Data listing>
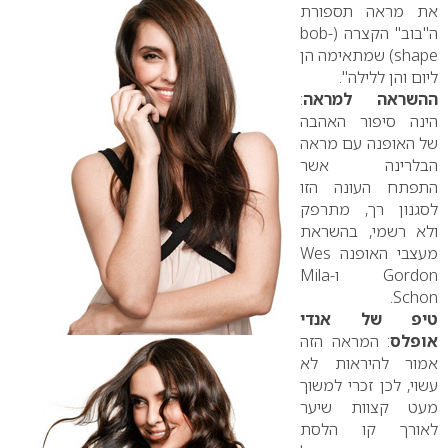
את מראה תספורת
ה"בוב" הקצרה (
bob-
shape
) שמתאימה הן
ליום והן ללילה".
ההשראה למראה
:
הינה סיפור האהבה
של האופנה עם מראה
הבלרינה אשר
התפתח העונה הזו
לסגנון רך, מתרפק
ולא רשמי, בהשראת
מעצבי האופנה
Wes
Gordon
ו-
Mila
.
Schon
טיפ של אנדי
אופלס
: המראה הזה
אמור להיראות לא
עשוי, לכן זכרי למשוך
מעט קצוות שיער
לאורך קו הלסת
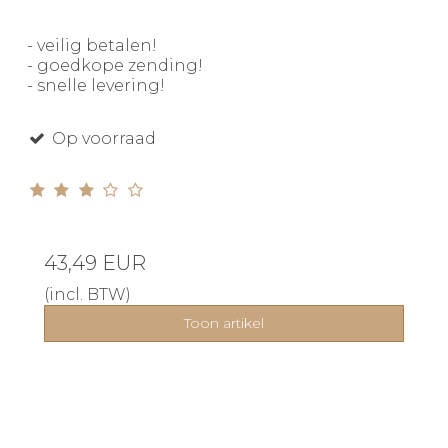
- veilig betalen!
- goedkope zending!
- snelle levering!
Op voorraad
43,49 EUR
(incl. BTW)
Toon artikel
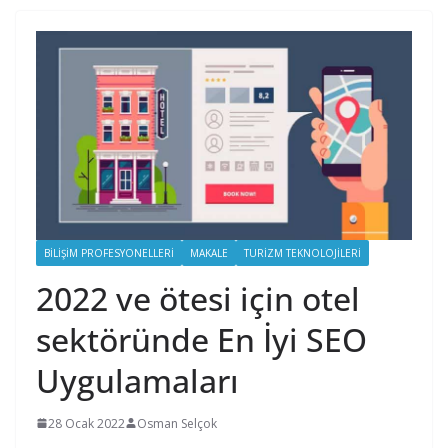
BILIŞIM PROFESYONELLERI
MAKALE
TURIZM TEKNOLOJILERI
2022 ve ötesi için otel
sektöründe En İyi SEO
Uygulamaları
28 Ocak 2022
Osman Selçok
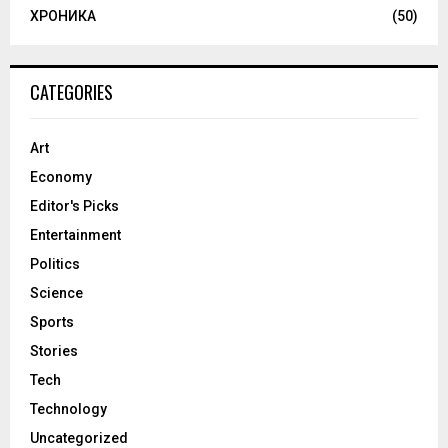
ХРОНИКА
(50)
CATEGORIES
Art
Economy
Editor's Picks
Entertainment
Politics
Science
Sports
Stories
Tech
Technology
Uncategorized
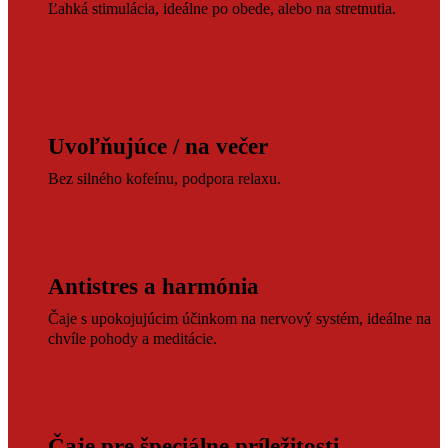
Ľahká stimulácia, ideálne po obede, alebo na stretnutia.
Uvoľňujúce / na večer
Bez silného kofeínu, podpora relaxu.
Antistres a harmónia
Čaje s upokojujúcim účinkom na nervový systém, ideálne na
chvíle pohody a meditácie.
Čaje pre špeciálne príležitosti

Task requirements>
Copy exactly, and only, the lines running from the one containing "הינה סיפור האהבה" through the final line of the data, and omit the pictures.

Result of the exercise>
הינה סיפור האהבה
של האופנה עם מראה
הבלרינה אשר
התפתח העונה הזו
לסגנון רך, מתרפק
ולא רשמי, בהשראת
מעצבי האופנה
Wes
Gordon
ו-
Mila
.
Schon
טיפ של אנדי
אופלס
: המראה הזה
אמור להיראות לא
עשוי, לכן זכרי למשוך
מעט קצוות שיער
לאורך קו הלסת
- veilig betalen!
- goedkope zending!
- snelle levering!
Op voorraad
43,49 EUR
(incl. BTW)
Toon artikel
BILIŞIM PROFESYONELLERI
MAKALE
TURIZM TEKNOLOJILERI
2022 ve ötesi için otel
sektöründe En İyi SEO
Uygulamaları
28 Ocak 2022
Osman Selçok
ХРОНИКА
(50)
CATEGORIES
Art
Economy
Editor's Picks
Entertainment
Politics
Science
Sports
Stories
Tech
Technology
Uncategorized
Ľahká stimulácia, ideálne po obede, alebo na stretnutia.
Uvoľňujúce / na večer
Bez silného kofeínu, podpora relaxu.
Antistres a harmónia
Čaje s upokojujúcim účinkom na nervový systém, ideálne na
chvíle pohody a meditácie.
Čaje pre špeciálne príležitosti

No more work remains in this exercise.